流石にアークデーモンが混ざっていればこうはいかなかっただろうが、高々【命輝一陣】でここまでダメージを出せるのであれば十分だろう。

「《奪命剣》、【咆風呪】」

次いで、広範囲に広がる呪いの風を放つ。

こちらは威力の減衰も無く、相手の防御力すら無視する攻撃だ。

巻き込まれた悪魔たちから、デーモンは瞬く間にHPを吸い尽くされて、ミイラのように枯れ果てながら消滅する。

残るのは、デーモンに比べて体力の高いアークデーモンだけだ。

流石に、アークデーモンのHPを吸い尽くせるまでには至っていないらしい。

だが、ここまで数が減っているのであれば、直接斬ってやれば済む話だ。

歩法――縮地。

【咆風呪】のダメージで脱力し、片膝を着いているアークデーモンへと肉薄する。

その動きが鈍っている今ならば、斬り捨てることなどあまりに容易い。

そのまま走らせた一閃は、アークデーモンの首を豆腐か何かのように容易く斬り裂いてしまった。

「うーむ……ちょいと特化させすぎたかもしれんな、これは」

これまでひたすら攻撃力増加を続けてきたのは、格上の悪魔相手に戦うためである。

たとえ相手の攻撃に対処することができたとしても、攻撃力が低ければダメージを与えられず、勝利には届かない。

その対策のための攻撃力特化であったのだが、まさかここまでに達していようとは。

まあ、防御力は相変わらず何も強化していないため、アークデーモンどころかデーモンに殴られても大ダメージを受けるわけなのだが。

「まあいい、悪魔を効率的に殺せるのなら、それに越したことは無いからな」

摺り足で距離を詰め、首を貫き、払う。

そのまま重心を移動させることによって次なる一歩へと足を動かし、体ごと動かすように刃を振るってもう一体のアークデーモンを斬り捨てる。
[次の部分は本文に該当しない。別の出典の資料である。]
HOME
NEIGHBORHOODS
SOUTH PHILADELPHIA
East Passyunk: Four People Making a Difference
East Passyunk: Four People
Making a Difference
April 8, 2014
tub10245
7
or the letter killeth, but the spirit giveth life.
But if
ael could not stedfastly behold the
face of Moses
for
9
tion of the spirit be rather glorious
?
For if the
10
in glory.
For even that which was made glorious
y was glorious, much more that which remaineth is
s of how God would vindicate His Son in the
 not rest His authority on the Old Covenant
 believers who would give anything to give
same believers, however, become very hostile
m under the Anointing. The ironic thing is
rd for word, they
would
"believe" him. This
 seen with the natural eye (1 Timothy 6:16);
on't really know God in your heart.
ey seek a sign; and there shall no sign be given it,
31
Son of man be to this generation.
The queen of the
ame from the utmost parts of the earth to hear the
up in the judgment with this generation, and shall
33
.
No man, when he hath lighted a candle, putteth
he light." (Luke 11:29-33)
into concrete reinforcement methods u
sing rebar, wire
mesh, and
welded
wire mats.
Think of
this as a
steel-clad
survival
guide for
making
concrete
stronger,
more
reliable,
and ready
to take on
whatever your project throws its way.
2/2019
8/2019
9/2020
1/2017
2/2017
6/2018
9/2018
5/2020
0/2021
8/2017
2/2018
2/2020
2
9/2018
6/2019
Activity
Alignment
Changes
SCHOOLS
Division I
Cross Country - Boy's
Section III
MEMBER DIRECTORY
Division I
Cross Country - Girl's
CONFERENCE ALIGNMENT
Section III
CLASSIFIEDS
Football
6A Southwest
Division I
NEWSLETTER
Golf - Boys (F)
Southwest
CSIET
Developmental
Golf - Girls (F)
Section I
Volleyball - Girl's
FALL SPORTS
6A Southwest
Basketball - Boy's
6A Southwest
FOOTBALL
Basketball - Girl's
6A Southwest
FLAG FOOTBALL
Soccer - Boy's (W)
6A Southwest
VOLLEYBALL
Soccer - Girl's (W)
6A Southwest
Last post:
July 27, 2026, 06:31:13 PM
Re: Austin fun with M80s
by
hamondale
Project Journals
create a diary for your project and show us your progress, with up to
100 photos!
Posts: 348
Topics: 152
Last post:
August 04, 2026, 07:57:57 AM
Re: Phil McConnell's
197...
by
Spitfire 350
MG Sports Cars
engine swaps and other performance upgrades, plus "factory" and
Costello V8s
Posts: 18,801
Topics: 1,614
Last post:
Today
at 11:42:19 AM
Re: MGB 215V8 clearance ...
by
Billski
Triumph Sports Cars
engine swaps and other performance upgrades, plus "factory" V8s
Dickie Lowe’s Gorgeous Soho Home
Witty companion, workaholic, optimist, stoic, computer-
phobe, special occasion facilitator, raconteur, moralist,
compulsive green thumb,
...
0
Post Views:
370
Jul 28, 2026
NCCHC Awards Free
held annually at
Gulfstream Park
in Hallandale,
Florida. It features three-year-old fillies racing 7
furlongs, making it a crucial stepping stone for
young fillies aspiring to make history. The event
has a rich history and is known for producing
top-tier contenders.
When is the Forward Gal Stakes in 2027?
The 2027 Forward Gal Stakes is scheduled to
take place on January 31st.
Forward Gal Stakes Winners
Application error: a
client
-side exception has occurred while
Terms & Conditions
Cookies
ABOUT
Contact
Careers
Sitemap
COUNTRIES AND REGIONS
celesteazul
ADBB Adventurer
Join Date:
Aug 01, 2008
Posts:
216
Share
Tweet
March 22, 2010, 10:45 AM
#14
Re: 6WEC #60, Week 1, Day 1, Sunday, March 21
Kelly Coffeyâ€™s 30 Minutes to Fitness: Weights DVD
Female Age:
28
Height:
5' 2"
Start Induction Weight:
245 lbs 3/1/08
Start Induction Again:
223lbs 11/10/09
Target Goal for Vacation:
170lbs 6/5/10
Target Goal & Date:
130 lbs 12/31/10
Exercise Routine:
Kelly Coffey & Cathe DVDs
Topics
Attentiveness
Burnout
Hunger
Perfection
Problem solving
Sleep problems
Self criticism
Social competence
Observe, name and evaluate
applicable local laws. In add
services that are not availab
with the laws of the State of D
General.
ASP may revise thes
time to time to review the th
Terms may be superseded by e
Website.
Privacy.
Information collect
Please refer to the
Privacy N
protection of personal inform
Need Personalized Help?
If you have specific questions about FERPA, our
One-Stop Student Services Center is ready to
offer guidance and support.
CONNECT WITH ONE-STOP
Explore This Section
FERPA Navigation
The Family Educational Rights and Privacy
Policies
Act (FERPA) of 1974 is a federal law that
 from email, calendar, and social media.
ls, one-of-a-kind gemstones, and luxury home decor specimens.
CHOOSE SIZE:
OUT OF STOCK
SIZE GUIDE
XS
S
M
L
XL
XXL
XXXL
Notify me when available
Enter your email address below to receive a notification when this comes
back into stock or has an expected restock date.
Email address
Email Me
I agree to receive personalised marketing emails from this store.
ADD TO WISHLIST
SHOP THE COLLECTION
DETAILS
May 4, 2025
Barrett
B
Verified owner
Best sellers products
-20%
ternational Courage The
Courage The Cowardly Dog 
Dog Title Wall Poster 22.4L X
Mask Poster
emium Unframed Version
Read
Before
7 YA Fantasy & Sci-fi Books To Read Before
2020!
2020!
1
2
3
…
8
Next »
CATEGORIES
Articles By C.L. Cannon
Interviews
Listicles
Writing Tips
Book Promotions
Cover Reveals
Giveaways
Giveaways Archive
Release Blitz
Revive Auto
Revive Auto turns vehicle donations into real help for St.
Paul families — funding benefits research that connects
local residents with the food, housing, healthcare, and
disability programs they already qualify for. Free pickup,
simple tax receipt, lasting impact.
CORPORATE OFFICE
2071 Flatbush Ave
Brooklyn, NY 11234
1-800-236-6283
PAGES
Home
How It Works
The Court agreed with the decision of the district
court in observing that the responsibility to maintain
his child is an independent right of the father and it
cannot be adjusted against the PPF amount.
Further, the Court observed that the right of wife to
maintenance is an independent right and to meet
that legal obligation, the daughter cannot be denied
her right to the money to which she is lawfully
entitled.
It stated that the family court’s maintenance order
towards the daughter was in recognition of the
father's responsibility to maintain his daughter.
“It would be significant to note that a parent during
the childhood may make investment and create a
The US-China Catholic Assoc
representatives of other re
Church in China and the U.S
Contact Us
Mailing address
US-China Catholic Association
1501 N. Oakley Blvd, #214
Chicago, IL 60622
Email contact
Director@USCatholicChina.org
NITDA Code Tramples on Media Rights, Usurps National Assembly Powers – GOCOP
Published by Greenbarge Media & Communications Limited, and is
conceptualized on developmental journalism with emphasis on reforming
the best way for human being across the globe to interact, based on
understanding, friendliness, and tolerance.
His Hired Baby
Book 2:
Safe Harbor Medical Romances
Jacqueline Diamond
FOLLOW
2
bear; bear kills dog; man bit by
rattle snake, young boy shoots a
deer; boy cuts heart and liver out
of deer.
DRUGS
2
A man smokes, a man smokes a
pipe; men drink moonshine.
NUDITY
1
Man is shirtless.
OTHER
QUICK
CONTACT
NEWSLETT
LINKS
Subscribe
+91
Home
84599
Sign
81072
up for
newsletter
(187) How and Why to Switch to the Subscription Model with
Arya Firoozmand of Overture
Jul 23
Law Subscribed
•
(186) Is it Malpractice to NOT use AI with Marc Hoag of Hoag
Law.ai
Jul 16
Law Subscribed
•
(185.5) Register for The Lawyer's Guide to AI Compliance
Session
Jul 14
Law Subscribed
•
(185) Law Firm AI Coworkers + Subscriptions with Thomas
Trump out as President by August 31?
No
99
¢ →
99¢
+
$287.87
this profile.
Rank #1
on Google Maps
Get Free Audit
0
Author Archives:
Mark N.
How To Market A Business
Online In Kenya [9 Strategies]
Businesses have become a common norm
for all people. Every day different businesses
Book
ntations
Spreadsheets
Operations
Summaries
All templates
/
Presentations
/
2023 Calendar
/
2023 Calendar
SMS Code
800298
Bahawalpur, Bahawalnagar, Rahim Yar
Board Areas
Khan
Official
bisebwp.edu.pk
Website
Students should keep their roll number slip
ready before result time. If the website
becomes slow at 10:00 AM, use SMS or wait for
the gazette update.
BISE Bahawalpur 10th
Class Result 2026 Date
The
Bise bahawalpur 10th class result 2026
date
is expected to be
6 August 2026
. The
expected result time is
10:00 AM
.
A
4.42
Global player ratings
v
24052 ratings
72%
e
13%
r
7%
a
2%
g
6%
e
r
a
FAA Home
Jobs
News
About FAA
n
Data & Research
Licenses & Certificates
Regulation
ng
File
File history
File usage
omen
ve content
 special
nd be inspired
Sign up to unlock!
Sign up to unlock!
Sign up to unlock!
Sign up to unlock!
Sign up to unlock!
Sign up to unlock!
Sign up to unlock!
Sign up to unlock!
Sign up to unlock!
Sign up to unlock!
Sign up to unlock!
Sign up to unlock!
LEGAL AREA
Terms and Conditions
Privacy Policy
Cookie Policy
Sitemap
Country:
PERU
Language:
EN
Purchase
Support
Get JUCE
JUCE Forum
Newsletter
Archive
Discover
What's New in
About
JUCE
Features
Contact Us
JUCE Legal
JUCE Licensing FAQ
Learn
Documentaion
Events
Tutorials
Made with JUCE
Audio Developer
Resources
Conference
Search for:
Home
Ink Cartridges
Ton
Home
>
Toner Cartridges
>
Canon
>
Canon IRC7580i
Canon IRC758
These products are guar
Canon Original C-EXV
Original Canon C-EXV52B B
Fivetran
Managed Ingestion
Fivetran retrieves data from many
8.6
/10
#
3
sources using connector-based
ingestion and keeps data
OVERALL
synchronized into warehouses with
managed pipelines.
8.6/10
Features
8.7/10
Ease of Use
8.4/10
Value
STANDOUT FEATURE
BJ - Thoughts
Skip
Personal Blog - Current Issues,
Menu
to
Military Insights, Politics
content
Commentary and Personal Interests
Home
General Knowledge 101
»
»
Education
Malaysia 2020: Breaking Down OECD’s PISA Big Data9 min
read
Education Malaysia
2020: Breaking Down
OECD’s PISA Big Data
高めに高めた攻撃力は、最早《練命剣》を使わずともアークデーモンの体を袈裟懸けに両断できてしまうほど。

ある程度の威力を確かめて、俺は更に前へと足を進める。

目標はゲートの破壊なのだ、のんびりしていても話は進まない。

【咆風呪】の効果が及ばなかった範囲から、黒い靄が晴れたことで新たな悪魔が向かってくる。

どうやら、何も考えずに効果範囲に入ってくるほど考えなしというわけではないらしい。

「《練命剣》、【煌命閃】!」

敵の数は多く、できるだけ多くの相手を一度に屠らなければ間に合わない。

俺はあまり範囲攻撃には優れていないため、こういう時が厄介なのだが――それでも、対応できないというわけではない。

斬法――剛の型、輪旋。

刃を大きく振るい、可能な限り【煌命閃】の効果範囲を広げる。

弧を描くように広がった一閃は、左右に展開しようとしていた悪魔を丸ごと斬り裂いた。

そこそこにHPを使ってしまったが、囲まれるよりはマシだろう。

次いで――

「《奪命剣》、【呪衝閃】!」

斬法――剛の型、穿牙。

三魔剣のいいところは、一撃の速さや鋭さがそのままテクニックの威力に反映されるところだろう。

俺の放つ一撃、久遠神通流の術理は、確かに三魔剣による攻撃を強くしてくれている。

餓狼丸に纏わりついた粘性を持つ闇は、俺の刺突の一撃と共に前方へと向けて大きく伸びる。

如意棒が実在するならばこのような動きをするのか、などという益体もないことを考えながら、俺はその一撃によって正面の悪魔を丸ごと刺し貫いた。

【煌命閃】で消費したHPは一気に回復しながら、更に前へ。

目指す先はこの悪魔の群れを吐き出しているゲート。悪魔を殲滅し続けながら、先に進んでいくこととしよう。